Я вытираю рот. Сплевываю остатки того, что в нем было. Открываю машину, вытягиваю бутылку колы, полощу рот. Закуриваю. Курить сразу после тошноты – как вдыхать дым прямо из выхлопной трубы.

– Ты тут? Ты в порядке, Миколай? Не отъезжаешь? – спрашивает меня Гжесь.

– Нет, не отъезжаю, я тут.

Гжесь смотрит на Ольчака, потом разворачивается к лесу и подталкивает Ярецкого вперед. Тот делает один вялый шаг, потом другой. Что бы ни вколол ему Гжесь, оно еще действует: человек безволен, каждый шаг для него – борьба с собственным телом.

Я возвращаюсь к машине. Под пассажирским сиденьем нахожу бутылку водки. Засовываю ее в карман куртки. Открываю бардачок. Обыскиваю заднее сиденье. В свете фар видно, как Гжесь и Ольчак пересекают границу света и исчезают во тьме.

Какая-то часть меня знает, что это – их безумие. Не знаю, правильное ли это слово: «безумие». Их собственная чернота. Они давно сидят вдвоем, смотрят телевизор. Гжесь пьет пиво, отец – чай. Все от них медленно отходят. Они чувствуют этот запах, чувствуют угрозу. Камила. Дети Гжеся. Агата тоже вполне вероятно однажды их покинет. Чтобы они остались вдвоем со своими делами, своим молчанием. Чтобы они позвали это нечто, и оно прилезло, отворило себе дверь и село рядом на диване.

А потом вошло внутрь них, сквозь рот, сквозь нос, сквозь глаза.

Какая-то часть меня знает об этом.

Но другая часть чувствует, что они-то как раз стоят прямо. Не знаю, использовал ли Гжесь верное слово: «исправить». Может лучшим было бы: «разбудить».

Я стою ровно, удерживаемый двумя большими пальцами.

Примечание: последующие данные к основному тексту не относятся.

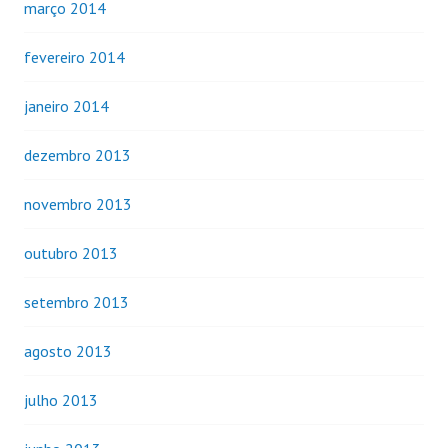
março 2014
fevereiro 2014
janeiro 2014
dezembro 2013
novembro 2013
outubro 2013
setembro 2013
agosto 2013
julho 2013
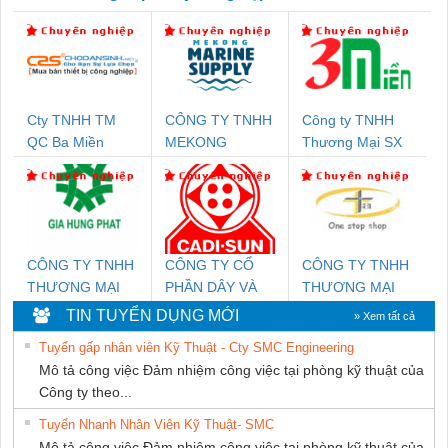
Cty TNHH TM
CÔNG TY TNHH
Công ty TNHH
QC Ba Miền
MEKONG
Thương Mại SX
MARINE
Ba Miền
SUPPLY
CÔNG TY TNHH
CÔNG TY CỔ
CÔNG TY TNHH
THƯƠNG MẠI
PHẦN DÂY VÀ
THƯƠNG MẠI
DỊCH VỤ KỸ
CÁP ĐIỆN
THIÊN ÂN VIỆT
TIN TUYỂN DỤNG MỚI
» Xem tất cả
THUẬT ĐIỆN CƠ
THƯỢNG ĐÌNH
NAM
Tuyển gấp nhân viên Kỹ Thuật - Cty SMC Engineering
GIA HƯNG PHÁT
Mô tả công việc Đảm nhiệm công việc tại phòng kỹ thuật của
Công ty theo...
Tuyển Nhanh Nhân Viên Kỹ Thuật- SMC
Mô tả công việc Đảm nhiệm công việc tại phòng kỹ thuật của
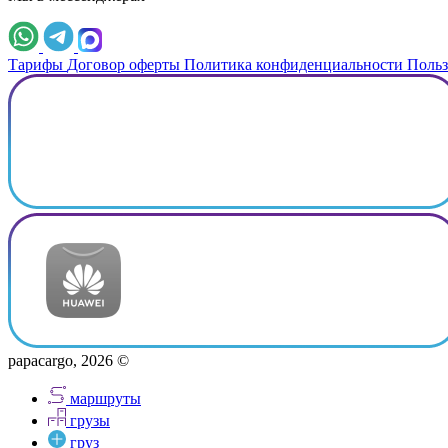
Тарифы
Договор оферты
Политика конфиденциальности
Польз
papacargo, 2026 ©
маршруты
грузы
груз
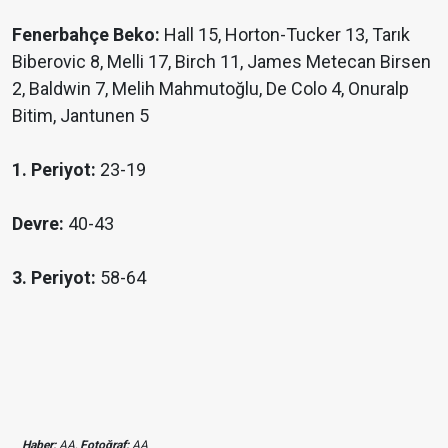
Fenerbahçe Beko:
Hall 15, Horton-Tucker 13, Tarık
Biberovic 8, Melli 17, Birch 11, James Metecan Birsen
2, Baldwin 7, Melih Mahmutoğlu, De Colo 4, Onuralp
Bitim, Jantunen 5
1. Periyot:
23-19
Devre:
40-43
3. Periyot:
58-64
Haber;
AA,
Fotoğraf;
AA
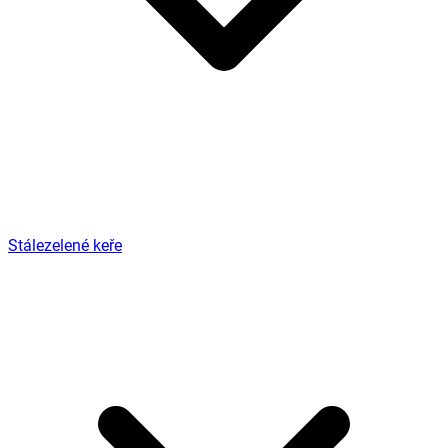
Stálezelené keře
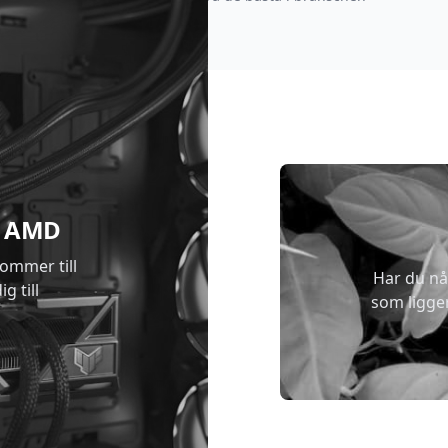
 & AMD
kommer till
Har du nå
g till
som ligge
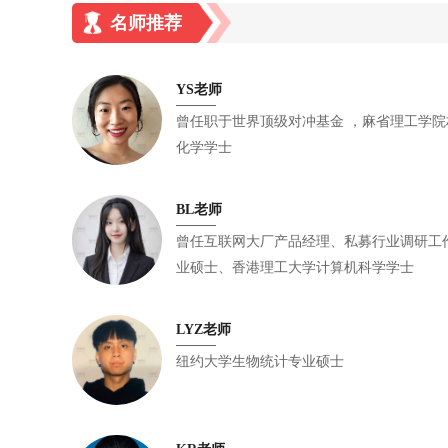
名师推荐
YS老师
曾任职于世界顶级对冲基金 ，麻省理工学院材料科学与工程博士，耶鲁大学
化学学士
BL老师
曾任互联网大厂产品经理、私募行业调研工作经历 ，康奈尔大学
业硕士、香港理工大学计算机科学学士
LYZ老师
纽约大学生物统计专业硕士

В машине есть еще нож-бабочка, с гравировкой «К» на рукояти. Он лежит под сиденьем водителя. Рядом с огнетушителем. Я еще не знаю зачем, но прячу его в карман. Закрываю двери машины, догоняю Гжеся и Ольчака, стараясь не свалиться.

Догоняю их, и тогда мне приходится притормозить. Я вижу его, как он идет по коридору. Гизмо. Его ведут полицейские. В его глазах – нет жизни. Вижу это настолько отчетливо, словно бы он сейчас шел в мою сторону. Все тогда встали. Ярецкий, он там был, тоже тогда встал. И Бернат. Парень был весь в крови. Я его вижу. Вижу их. Все встали. Ярецкий тоже.

Мы идем дальше сквозь лес, но я не в лесу, я во «Вратах» вместе с Дарьей и Аськой. И он подходит, уже тогда ветер выдувает из него все, что соединит нас всех. Он напоминает соль на полу. Говорит об отрезанной голове и о женщине, которая держала ее в руках и которую он видел под «кислотой».

И тогда все исчезает, и я вдруг горблюсь, и эти огромные пальцы, которые меня держали, вдруг отпускают, и я, словно проснувшись от дурного сна, подскакиваю к Гжесю, догоняю его, хватаю за руку.